Non-indigenous species invasions are considered a large threat to native biota however the effects of which have been relatively understudied with respect to intertidal systems. Current literature surrounds the movement of species, however relatively little attempt has been made to quantify the effect. Using the invasive oyster drill Ocenebra erinacea and the native dogwhelk Nucella lapillus, this study aimed to investigate the effect of an invasive species‟ on predation rates over a one-week period feeding on the intertidal barnacle Chthamalus montagui.
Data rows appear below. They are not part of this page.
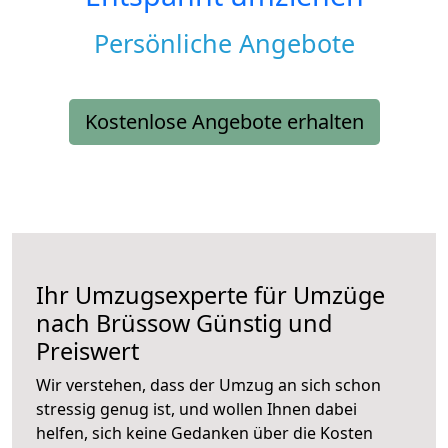
Persönliche Angebote
Kostenlose Angebote erhalten
Ihr Umzugsexperte für Umzüge
nach
Brüssow
Günstig und
Preiswert
Wir verstehen, dass der Umzug an sich schon
stressig genug ist, und wollen Ihnen dabei
helfen, sich keine Gedanken über die Kosten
This was conducted by testing for the effects of increased conspecific density (abundance increase) and biodiversity (species number/identity) against the background predation rates established in single whelk trials at two different temperatures. As expected due to metabolic demand, there was a positive effect of temperature on predation rate. The results also revealed a significant occurrence of underyielding, whereby the whelks predated less efficiently in both density and biodiversity tests. Despite plant or algal studies expecting a degree of increased ecosystem function to occur with an increase in species richness and functional diversity, it was assumed that due to both species having a similar distribution and trophic niche, interspecific competition for resource acquisition would have occurred. Warming air and oceanic temperature trends are expected to alter the distribution and abundance of both native and invasive species, and the effects of which are effectively predicted using this study. However, both create problematic scenarios that need to be addressed promptly.